A Node-Degree Power-Law Distribution-Based Honey Badger Algorithm for Global and Engineering Optimization

Abstract

The honey badger algorithm (HBA) has gained significant attention as a metaheuristic optimization method; however, despite these design strengths, it still faces challenges such as premature convergence, suboptimal exploration–exploitation balance, and low population diversity. To address these limitations, we integrate a power-law degree distribution (PDD) topology into the HBA population structure. Three improved versions of the HBA are proposed, with each employing different population update strategies: PDDHBA-R, PDDHBA-B, and PDDHBA-H. In the PDDHBA-R strategy, individuals randomly select neighbours as references, promoting diversity and randomness. The PDDHBA-B strategy allows individuals to select the best neighbouring individual, speeding up convergence. The PDDHBA-H strategy combines both approaches, using random selection for elite individuals and best selection for non-elite individuals.
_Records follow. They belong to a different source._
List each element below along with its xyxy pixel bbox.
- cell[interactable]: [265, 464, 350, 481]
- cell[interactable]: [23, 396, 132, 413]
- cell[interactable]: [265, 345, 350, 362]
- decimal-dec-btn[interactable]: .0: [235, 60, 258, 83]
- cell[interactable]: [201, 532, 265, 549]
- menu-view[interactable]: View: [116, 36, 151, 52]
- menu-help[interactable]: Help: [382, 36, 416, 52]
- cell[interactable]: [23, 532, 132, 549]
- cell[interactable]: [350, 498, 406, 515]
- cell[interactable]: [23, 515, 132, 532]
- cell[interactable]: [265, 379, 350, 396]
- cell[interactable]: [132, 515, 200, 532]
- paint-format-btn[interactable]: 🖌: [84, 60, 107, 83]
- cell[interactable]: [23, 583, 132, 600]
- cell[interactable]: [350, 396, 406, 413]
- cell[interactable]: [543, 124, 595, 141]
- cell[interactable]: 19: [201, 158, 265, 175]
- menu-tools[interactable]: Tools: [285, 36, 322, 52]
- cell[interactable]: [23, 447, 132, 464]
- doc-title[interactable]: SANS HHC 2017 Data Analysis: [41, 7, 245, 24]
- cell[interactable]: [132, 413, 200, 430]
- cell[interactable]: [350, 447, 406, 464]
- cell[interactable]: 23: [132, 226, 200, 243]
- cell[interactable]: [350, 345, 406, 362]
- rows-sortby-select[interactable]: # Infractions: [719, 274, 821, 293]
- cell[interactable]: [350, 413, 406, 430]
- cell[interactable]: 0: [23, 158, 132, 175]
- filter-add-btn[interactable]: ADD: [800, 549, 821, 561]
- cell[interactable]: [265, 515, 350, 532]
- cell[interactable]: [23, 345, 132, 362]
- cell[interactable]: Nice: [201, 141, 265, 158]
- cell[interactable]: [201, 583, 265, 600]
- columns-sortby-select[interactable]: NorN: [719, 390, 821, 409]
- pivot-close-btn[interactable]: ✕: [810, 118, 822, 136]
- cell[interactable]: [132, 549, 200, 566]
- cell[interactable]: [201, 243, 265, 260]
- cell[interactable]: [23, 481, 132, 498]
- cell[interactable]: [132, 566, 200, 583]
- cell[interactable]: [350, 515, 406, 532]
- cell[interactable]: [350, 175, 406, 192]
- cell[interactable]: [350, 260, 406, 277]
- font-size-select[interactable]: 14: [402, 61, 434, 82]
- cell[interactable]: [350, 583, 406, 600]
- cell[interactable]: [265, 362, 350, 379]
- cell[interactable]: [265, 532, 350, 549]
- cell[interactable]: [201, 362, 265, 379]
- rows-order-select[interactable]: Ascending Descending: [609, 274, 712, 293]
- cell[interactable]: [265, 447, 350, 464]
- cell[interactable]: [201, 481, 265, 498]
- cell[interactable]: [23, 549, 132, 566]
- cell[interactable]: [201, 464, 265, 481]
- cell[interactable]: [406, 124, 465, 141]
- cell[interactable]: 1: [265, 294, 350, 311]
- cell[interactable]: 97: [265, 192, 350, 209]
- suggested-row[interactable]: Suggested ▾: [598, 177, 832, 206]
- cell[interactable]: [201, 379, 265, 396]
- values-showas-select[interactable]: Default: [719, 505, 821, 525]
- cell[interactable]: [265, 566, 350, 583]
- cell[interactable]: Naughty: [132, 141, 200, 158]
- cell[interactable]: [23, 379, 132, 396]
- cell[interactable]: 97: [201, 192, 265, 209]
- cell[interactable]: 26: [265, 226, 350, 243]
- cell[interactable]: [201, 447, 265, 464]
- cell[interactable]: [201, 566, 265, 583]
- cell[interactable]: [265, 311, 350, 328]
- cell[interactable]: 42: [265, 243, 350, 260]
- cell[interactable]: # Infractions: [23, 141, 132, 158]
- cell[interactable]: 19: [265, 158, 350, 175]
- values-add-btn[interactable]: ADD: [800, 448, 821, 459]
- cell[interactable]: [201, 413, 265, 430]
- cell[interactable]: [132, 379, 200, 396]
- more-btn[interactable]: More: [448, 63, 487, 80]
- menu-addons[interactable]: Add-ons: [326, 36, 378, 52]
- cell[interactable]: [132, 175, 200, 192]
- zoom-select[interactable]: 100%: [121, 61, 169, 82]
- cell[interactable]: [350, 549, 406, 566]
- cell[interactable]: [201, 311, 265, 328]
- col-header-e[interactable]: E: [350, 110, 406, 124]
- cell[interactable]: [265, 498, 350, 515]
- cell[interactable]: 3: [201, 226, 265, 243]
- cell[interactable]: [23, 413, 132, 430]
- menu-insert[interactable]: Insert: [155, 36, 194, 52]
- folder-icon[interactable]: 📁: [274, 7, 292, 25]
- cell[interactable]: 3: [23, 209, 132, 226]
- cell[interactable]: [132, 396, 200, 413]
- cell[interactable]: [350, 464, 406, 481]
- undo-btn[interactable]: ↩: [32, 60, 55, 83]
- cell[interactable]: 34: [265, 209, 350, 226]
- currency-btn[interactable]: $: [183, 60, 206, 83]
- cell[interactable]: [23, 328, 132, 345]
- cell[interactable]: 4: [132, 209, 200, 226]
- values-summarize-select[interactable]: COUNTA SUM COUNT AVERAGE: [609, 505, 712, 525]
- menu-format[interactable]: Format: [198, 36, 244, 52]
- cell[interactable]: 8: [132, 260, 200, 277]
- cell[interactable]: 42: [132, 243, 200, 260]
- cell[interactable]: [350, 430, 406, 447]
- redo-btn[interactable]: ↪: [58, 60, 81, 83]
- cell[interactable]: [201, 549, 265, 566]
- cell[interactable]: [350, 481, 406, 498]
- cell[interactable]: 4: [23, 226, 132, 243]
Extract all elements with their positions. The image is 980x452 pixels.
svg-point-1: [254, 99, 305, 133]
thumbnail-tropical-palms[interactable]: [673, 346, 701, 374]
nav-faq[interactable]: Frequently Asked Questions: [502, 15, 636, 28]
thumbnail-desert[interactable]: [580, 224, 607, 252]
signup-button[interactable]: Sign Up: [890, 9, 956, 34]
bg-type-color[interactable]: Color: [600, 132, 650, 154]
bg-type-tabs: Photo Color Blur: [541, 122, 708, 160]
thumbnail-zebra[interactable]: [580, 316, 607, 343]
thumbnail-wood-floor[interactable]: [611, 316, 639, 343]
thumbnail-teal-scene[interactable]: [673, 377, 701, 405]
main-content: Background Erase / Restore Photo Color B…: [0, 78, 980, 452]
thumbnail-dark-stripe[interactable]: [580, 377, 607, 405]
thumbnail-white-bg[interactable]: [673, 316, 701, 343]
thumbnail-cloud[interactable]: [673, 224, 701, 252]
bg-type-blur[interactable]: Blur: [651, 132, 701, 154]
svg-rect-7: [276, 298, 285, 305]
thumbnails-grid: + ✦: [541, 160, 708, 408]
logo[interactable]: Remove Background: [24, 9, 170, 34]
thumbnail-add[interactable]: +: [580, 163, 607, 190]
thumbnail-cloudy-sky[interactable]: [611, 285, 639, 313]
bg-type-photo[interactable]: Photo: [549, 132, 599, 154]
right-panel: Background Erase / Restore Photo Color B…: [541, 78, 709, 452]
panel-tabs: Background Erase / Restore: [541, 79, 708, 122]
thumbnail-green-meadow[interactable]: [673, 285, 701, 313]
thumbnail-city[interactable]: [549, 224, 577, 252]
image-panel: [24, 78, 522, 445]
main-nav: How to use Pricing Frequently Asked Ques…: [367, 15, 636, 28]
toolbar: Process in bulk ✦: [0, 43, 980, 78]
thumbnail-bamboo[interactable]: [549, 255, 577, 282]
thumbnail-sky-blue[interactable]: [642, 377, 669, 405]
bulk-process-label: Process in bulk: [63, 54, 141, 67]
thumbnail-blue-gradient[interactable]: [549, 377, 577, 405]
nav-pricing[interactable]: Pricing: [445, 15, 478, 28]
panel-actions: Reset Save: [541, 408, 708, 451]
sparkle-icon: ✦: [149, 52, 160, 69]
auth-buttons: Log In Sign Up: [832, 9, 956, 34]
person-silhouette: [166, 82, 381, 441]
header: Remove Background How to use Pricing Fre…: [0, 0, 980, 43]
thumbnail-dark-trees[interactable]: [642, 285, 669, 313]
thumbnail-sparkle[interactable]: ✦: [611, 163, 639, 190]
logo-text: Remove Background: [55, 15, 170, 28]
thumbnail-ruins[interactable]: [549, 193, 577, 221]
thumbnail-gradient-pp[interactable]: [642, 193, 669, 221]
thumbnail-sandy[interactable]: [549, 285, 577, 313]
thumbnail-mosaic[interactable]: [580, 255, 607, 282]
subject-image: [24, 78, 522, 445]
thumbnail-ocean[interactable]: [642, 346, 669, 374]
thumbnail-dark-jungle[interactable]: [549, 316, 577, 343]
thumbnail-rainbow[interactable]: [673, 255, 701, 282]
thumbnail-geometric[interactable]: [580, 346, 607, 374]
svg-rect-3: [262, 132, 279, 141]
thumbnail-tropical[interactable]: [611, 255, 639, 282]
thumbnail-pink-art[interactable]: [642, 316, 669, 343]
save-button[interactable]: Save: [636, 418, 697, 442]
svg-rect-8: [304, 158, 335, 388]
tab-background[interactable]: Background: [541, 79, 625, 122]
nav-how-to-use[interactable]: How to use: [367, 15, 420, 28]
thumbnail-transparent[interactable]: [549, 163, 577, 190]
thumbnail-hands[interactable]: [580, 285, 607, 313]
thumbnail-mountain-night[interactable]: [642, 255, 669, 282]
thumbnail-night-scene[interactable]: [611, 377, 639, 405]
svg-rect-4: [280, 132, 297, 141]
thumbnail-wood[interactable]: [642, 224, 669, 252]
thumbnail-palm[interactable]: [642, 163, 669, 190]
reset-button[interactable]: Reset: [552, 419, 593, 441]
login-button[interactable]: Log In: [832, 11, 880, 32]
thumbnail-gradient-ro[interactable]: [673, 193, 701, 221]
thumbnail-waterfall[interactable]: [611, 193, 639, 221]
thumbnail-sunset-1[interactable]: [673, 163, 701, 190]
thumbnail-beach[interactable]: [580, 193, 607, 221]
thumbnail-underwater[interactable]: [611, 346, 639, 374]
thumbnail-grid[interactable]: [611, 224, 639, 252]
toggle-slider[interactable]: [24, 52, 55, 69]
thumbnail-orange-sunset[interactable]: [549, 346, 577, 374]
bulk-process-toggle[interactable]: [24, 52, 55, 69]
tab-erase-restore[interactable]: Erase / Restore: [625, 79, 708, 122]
These algorithms were tested on 30 benchmark functions from CEC2017, 21 real-world problems from CEC2011, and four constrained engineering problems. The experimental results show that all three improvements significantly improve the performance of the HBA, with PDDHBA-H delivering the best results across various tests. Further analysis of the parameter sensitivity, computational complexity, population diversity, and exploration–exploitation balance confirms the superiority of PDDHBA-H, highlighting its potential for use in complex optimization problems.